Демон поднимается с пола, помогает мне встать и, глядя в глаза, отвечает:
— Я не знал. Я чувствовал. — морщится на последнем слове. — Чувствовал, что тебе плохо, будто, ощущал твою боль, она не давала мне покоя. Ты замкнулась в себе, закрылась от меня и окружающего мира. Я хорошо знаю, что делать нельзя ни в коем случае. Запомни: лучше кричать, плакать, выражать эмоции любыми способами, выплескивать их наружу, но не держать в себе. Я подумал, что физическое воздействие может помочь тебе открыться, высказать всё то, что ты скрываешь, даже от себя, заперев в глубине души.

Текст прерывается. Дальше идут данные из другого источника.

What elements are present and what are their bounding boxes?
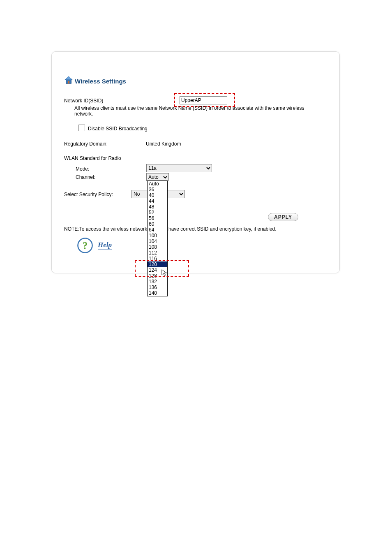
ssid-input[interactable] — [180, 96, 227, 104]
channel-option[interactable]: 36 — [148, 187, 167, 192]
channel-option[interactable]: 48 — [148, 204, 167, 210]
svg-marker-2 — [65, 76, 72, 79]
channel-option[interactable]: 104 — [148, 238, 167, 244]
settings-panel: Wireless Settings Network ID(SSID) All w… — [51, 51, 340, 273]
channel-option[interactable]: 108 — [148, 244, 167, 250]
ssid-hint: All wireless clients must use the same N… — [74, 105, 309, 117]
channel-option[interactable]: 44 — [148, 198, 167, 204]
ssid-label: Network ID(SSID) — [64, 98, 103, 104]
home-icon — [64, 76, 73, 85]
channel-option[interactable]: 112 — [148, 250, 167, 256]
security-label: Select Security Policy: — [64, 192, 113, 197]
regulatory-value: United Kingdom — [146, 141, 181, 147]
mode-label: Mode: — [76, 166, 89, 172]
channel-option[interactable]: 136 — [148, 284, 167, 290]
apply-button[interactable]: APPLY — [268, 213, 298, 221]
channel-option[interactable]: 100 — [148, 233, 167, 238]
mode-select[interactable]: 11a — [146, 164, 212, 172]
channel-option[interactable]: 132 — [148, 279, 167, 284]
note-prefix: NOTE:To access the wireless network, — [64, 226, 148, 232]
channel-select[interactable]: Auto — [146, 173, 169, 181]
regulatory-label: Regulatory Domain: — [64, 141, 108, 147]
page-title-row: Wireless Settings — [64, 76, 126, 85]
channel-option[interactable]: 52 — [148, 210, 167, 215]
disable-ssid-label: Disable SSID Broadcasting — [88, 126, 148, 132]
disable-ssid-checkbox[interactable] — [78, 125, 85, 131]
help-icon: ? — [76, 237, 94, 254]
help-link[interactable]: ? Help — [76, 237, 112, 254]
channel-option[interactable]: Auto — [148, 181, 167, 187]
channel-option[interactable]: 128 — [148, 273, 167, 279]
channel-label: Channel: — [76, 174, 95, 180]
channel-option[interactable]: 60 — [148, 221, 167, 227]
help-label: Help — [98, 241, 112, 250]
channel-option[interactable]: 124 — [148, 267, 167, 273]
channel-option[interactable]: 116 — [148, 256, 167, 261]
channel-option[interactable]: 40 — [148, 192, 167, 198]
svg-rect-1 — [68, 81, 69, 83]
channel-option-selected[interactable]: 120 — [148, 261, 167, 267]
channel-option[interactable]: 56 — [148, 215, 167, 221]
channel-option[interactable]: 64 — [148, 227, 167, 233]
channel-dropdown-list[interactable]: Auto 36 40 44 48 52 56 60 64 100 104 108… — [147, 180, 168, 296]
channel-option[interactable]: 140 — [148, 290, 167, 296]
page-title: Wireless Settings — [75, 78, 126, 85]
wlan-std-label: WLAN Standard for Radio — [64, 155, 121, 161]
svg-text:?: ? — [83, 240, 88, 251]
note-suffix: have correct SSID and encryption key, if… — [168, 226, 277, 232]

— Спасибо. Мне, правда, стало легче. Только болит теперь всё тело, — слабо улыбаюсь мужчине.
— Никаких следов не останется, не волнуйся. Я не могу позволить себе испортить твою белую, нежную кожу, которая мне так нравится, — проводит пальцем по моей ключице. — А от боли поможет мазь, которую наш лекарь варит по старинному ведьминскому рецепту. Она быстро действует, завтра утром ты уже не вспомнишь обо всем, что здесь происходило.
— Ты разрезал моё платье, в чем я теперь вернусь в комнату? — оглядываю обрывки ткани на полу, лежащие рядом с кожаной плёткой, состоящей из множества мелких хвостов.